The proposal plans to develop a novel, nano-scaled, fast response silicon nanowires based force sensor to measure the cell adhesion force that uses the piezoresistive effect of silicon. The investigator will fabricate a silicon nanowires array to study the mechanical interaction between a fibroblast (NIH 3T3 ) and its extra-cellular matrix.
Intellectual merits
this is a very well written proposal but the idea for using nanowires as force probes is not novel to the PI. However, the application of such nanowires as force probes to measure cell adhesion forces is novel, potentially leading to knowledge that is currently unavailable. The PI conducted an outstanding literature review and has good technical knowledge of the state-of-the-art in nanowire synthesis and their applications for force sensors in biological systems. The PI also makes a very good effort to seek out collaborators who have expertise in cell biology to assist in the experiments.

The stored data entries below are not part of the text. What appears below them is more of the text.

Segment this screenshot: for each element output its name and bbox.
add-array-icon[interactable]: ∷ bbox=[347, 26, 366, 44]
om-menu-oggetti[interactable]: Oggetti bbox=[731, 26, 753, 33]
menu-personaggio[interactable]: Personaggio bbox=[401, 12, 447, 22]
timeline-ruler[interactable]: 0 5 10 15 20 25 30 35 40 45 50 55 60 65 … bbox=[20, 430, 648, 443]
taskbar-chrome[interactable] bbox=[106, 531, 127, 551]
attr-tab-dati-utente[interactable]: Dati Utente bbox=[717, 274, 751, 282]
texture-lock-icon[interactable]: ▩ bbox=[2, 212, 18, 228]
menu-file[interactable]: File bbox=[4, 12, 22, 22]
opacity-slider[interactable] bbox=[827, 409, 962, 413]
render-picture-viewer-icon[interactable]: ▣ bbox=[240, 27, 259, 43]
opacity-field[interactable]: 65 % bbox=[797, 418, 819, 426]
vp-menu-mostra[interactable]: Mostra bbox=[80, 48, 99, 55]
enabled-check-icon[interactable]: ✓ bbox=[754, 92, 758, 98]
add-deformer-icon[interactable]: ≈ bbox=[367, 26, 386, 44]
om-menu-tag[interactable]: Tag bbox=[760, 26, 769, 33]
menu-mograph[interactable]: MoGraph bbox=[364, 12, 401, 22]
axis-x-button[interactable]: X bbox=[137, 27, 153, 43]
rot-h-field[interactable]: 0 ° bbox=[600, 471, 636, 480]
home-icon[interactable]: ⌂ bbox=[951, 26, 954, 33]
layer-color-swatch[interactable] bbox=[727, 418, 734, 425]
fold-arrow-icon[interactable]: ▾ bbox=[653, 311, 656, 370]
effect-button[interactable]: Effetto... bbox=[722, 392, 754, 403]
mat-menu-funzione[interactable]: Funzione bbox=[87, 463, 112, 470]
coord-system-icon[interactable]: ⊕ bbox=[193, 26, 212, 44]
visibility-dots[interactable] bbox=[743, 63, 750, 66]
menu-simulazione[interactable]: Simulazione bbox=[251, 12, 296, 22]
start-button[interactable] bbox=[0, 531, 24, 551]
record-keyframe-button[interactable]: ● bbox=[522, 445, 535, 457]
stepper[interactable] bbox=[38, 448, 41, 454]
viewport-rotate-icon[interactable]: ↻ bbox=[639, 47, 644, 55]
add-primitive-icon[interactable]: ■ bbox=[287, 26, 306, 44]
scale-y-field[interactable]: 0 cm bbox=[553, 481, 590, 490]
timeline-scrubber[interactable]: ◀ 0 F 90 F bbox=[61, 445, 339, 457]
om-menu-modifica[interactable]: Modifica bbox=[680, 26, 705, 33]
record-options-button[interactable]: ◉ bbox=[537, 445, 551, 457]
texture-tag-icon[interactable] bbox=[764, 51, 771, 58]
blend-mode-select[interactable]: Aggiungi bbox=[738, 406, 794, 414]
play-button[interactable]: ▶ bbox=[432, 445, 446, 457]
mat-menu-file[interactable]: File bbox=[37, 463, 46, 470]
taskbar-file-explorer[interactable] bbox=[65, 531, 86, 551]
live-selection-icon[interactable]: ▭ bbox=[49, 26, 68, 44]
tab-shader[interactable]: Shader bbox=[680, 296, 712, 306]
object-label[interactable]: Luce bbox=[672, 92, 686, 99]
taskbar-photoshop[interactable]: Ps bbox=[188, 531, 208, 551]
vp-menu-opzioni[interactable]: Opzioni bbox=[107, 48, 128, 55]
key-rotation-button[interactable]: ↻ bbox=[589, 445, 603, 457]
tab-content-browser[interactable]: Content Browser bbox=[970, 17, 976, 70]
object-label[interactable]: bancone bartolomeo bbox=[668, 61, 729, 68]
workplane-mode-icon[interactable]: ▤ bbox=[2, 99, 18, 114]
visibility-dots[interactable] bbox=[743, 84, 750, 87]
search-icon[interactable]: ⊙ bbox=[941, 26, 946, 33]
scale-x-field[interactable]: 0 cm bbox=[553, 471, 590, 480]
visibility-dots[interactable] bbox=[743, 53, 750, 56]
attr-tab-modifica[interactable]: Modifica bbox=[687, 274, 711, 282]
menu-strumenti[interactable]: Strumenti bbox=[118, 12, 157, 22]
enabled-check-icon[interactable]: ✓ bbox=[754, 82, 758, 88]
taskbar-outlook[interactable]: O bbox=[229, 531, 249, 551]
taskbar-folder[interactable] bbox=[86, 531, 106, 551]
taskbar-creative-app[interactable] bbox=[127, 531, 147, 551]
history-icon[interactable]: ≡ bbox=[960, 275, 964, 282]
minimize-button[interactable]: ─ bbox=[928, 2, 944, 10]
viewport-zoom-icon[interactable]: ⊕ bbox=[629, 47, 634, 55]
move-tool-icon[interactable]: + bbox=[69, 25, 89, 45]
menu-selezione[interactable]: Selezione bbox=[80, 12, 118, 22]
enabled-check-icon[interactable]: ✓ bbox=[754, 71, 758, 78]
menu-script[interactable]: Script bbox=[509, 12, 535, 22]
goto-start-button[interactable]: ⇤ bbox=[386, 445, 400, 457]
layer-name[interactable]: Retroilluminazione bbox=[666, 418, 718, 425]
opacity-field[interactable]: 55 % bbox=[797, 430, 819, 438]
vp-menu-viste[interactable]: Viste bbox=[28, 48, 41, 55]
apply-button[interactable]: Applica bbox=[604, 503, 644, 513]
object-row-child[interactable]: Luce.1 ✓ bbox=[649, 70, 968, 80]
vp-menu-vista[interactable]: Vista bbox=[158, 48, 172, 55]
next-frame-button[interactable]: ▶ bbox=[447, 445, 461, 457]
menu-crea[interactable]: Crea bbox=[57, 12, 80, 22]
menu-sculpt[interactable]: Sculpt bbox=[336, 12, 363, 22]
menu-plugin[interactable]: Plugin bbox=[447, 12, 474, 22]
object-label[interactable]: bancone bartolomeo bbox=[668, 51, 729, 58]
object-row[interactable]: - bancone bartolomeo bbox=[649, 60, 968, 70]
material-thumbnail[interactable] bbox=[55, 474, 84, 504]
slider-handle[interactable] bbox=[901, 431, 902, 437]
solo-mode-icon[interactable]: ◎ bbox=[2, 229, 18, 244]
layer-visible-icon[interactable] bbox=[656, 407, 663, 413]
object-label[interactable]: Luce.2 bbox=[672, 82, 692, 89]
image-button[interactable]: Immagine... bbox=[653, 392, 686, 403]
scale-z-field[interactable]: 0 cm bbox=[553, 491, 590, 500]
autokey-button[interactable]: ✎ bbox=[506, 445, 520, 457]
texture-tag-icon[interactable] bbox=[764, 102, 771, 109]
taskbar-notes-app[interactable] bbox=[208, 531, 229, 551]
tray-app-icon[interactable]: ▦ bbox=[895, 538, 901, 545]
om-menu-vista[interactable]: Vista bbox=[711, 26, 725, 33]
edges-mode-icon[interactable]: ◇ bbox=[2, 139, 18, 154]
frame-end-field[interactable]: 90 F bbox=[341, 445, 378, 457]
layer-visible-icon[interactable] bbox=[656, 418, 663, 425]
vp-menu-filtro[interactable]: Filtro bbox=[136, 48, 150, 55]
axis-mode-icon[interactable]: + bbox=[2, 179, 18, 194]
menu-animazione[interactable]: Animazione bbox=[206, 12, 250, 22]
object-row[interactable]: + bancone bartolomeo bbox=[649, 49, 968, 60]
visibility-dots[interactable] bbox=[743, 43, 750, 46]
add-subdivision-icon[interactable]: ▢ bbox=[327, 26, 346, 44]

In terms of broader impacts, the proposed research if successful will have significant scientific impact in the field of nanosensors for cell interactions, adhesion and the dynamics of cell behavior.
The review panel recommends that this proposal be funded.
Cell adhesion is critical for many fundamental processes in living organisms and its malfunction can cause serious diseases. The cell adhesion force is typically small and varies at the nanometer length scale but the current cell adhesion force measurement largely relies on microscale sensors. Nanoscale force sensors using nanowires will be developed to enable new capabilities in the cell adhesion measurement. The proposed research has four objectives: 1) developing methods to fabricate and assemble nanowire force sensors; 2) quantification of the piezoresistive effect of nanowires through electromechanical measurements; 3) investigating methods to functionalize nanowires with the extracellular matrix proteins; and 4) integration of force sensor arrays with the fibroblast for cell adhesion force measurement. This project will advance the fundamental knowledge on the mechanical and electronic properties of nanowires and provide critical experimental data to understand on how cell adhesions affect the behaviors and functions of cells. This project will be participated from the underrepresented groups at the high school, undergraduate, and graduate levels in engineering. Research results will be broadly disseminated through journal publications, classroom teaching, conference presentations, and collaborations with other research groups.